At their best values are freely endorsed, self-sustaining and self-regulating. A psychologically healthy individual knows:
when to stop being generous and keep something appropriately for themselves.
when to draw a line between offering their time to help someone and being exploited…
how to navigate between being patient with a friend and speaking up about boundaries being inappropriately crossed.
A psychologically self-regulating person can tell the difference between giving someone a hand and doing it for them.
If you virtuously always tie your childs shoes, they will never learn to do it themselves… and an infinite number of variations on that theme.
Virtue or identity?
Because we come to clarify with our virtues and principles, it can be very destabilizing to have these parts of our identities doubted or attacked.
For example, for a person who believes in generosity and selflessness, the accusation that they are acting selfishly can be absolutely extremely.
This is often a problem for women who have typically been raised to be nurturing. Many women, when it is suggested that they are being selfish, will redouble their efforts at accommodation and generosity in order to prove to others (and reassure themselves) that their virtue-identity is nevertheless substantial. When this passes the bounds of reasonable effort or generosity, we may say,They took advantage of her good heart.

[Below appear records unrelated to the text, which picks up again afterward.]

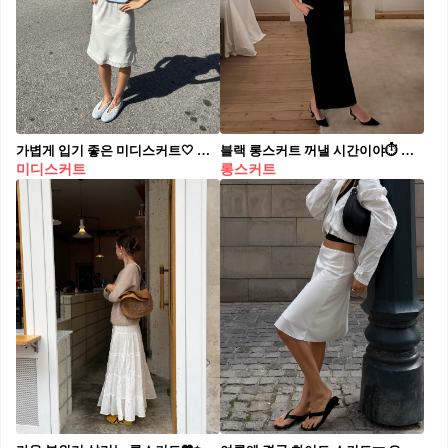
가볍게 입기 좋은 미디스커트🤍 여름 룩에 가볍게 더하는 미디스커트 포인트✨
블랙 롱스커트 꺼낼 시간이야⏱️ 매일 입어도 질리지 않는 코디법 4가지 저장해요🖤 하나쯤 가지고 있는 블랙 롱스커트, 이렇게 활용해 보세요. 1. 셔츠 블랙 롱스커트에 하얀 셔츠를 매치하면 깔끔하면서도 모던한 실루엣이 완성됩니다. 셔츠를 넣어 입으면 단정한 느낌, 루즈하게 풀어 입으면 내추럴한 분위기를 만듭니다. 2. 스트라이프 티셔츠 스트라이프 티셔츠에 롱스커트를 매치하면 단정한 무드가 완성됩니다. 티셔츠를 넣어 연출하면 발끝까지 이어지는 롱한 실루엣이 강조돼 더욱 슬림해 보입니다. 3. 그레이 무지티 차분한 그레이 컬러의 무지티와 매치하면 심플하면서도 세련된 스타일이 완성됩니다. 편안한 무드 덕분에 데일리룩은 물론 출근룩으로 활용하기 좋습니다. 4. 화이트 민소매 심플한 화이트 민소매와 매치하면 시원하면서도 우아한 분위기를 자아냅니다. 미니멀한 디자인이 여성스러운 실루엣 더욱 돋보이게 합니다.
미디스커트
롱스커트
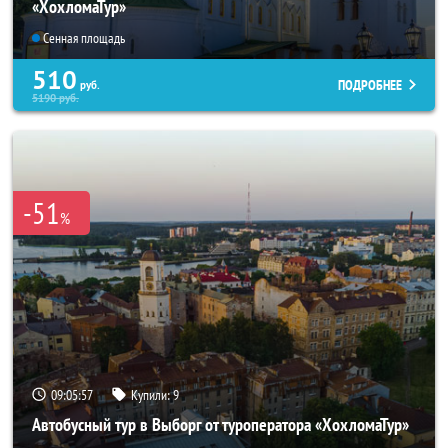
«ХохломаТур»
Сенная площадь
510
ПОДРОБНЕЕ
руб.
5190
руб.
-51
%
09:05:55
Купили:
9
Автобусный тур в Выборг от туроператора «ХохломаТур»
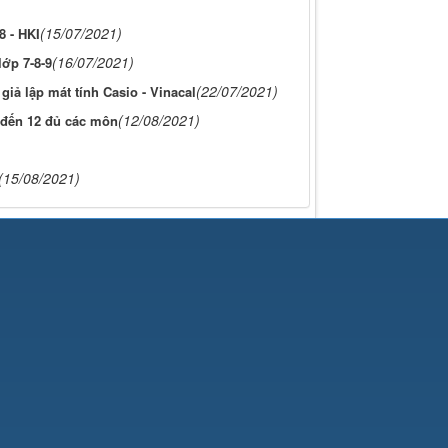
(15/07/2021)
8 - HKI
(16/07/2021)
ớp 7-8-9
(22/07/2021)
iả lập mát tính Casio - Vinacal
(12/08/2021)
 đến 12 đủ các môn
(15/08/2021)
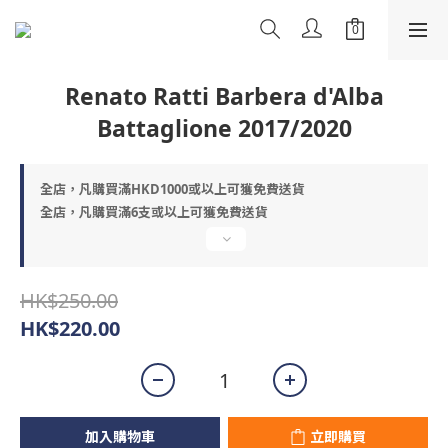
Renato Ratti Barbera d'Alba
Battaglione 2017/2020
全店，凡購買滿HKD1000或以上可獲免費送貨
全店，凡購買滿6支或以上可獲免費送貨
HK$250.00
HK$220.00
加入購物車
立即購買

Men who reflexively value courage can be provoked to take unreasonable risks.
Individuals who over-value stoicism can be rule into tolerating what they should never tolerate
Danger! pushed by your virtues instead of exercising them freely…
When a person reacts reflexively to any doubt about their virtue by leaping to prove it, they are acting just like the sheep pushed by the sheepdog. It becomes very easy for others to consciously or unconsciously begin to selectively excursion their behavior by expressing doubt or making accusations.
If a child accidentally learns that saying to their parent, You dont love me, leads more often than not to their parents offering additional-solicitous care, giving in to a need or giving an additional-special treat as a reflexive proof of their love, it is only the uncommon child who will not learn to guide their parents with that accusation.
The situation works equally well in reverse… and there are many adult children being pushed to bend over backwards to please their parents in order to counter or head off an accusation of being ungrateful.
Why is this reflex so easily triggered and consequently exploited?
Typically because we all secretly know how tempting it is do the opposite… to be lazy instead of industrious, selfish instead of generous, sloppy instead of tidy. We are most of us aware that we are in a nearly continued battle to live up to our highest values and each of us knows all the times (already when others dont see) where we have failed in small ways and large.
So we all know that, to some degree, the accusation of our without of virtue has some truth… and in the confront of the accusation we redouble our efforts to show our virtue.
Unfortunately, since virtues are intended you be inwardly-pushed, self-sustaining and self-limiting, having them challenged and responding reflexively in response can quickly rule to inappropriate or excessive behaviors.
The consequence is an accumulation of resentment and a sense of having being maneuvered or exploited.
True to your own path?
So what is the best way to manager others attempts to excursion you inappropriately by attacking your virtues?
By recognizing the inward solidity of the virtue, by valuing your own course and by listening to your own inner guidance system
By believing that, though you may sometimes get it wrong, your value system will truly guide you without outside supervision and tinkering from others.
Like the man whose dog chased first one leg than the other, it is possible to continue your own course despite the attempts of people around you to influence you and make you jump in one direction or another.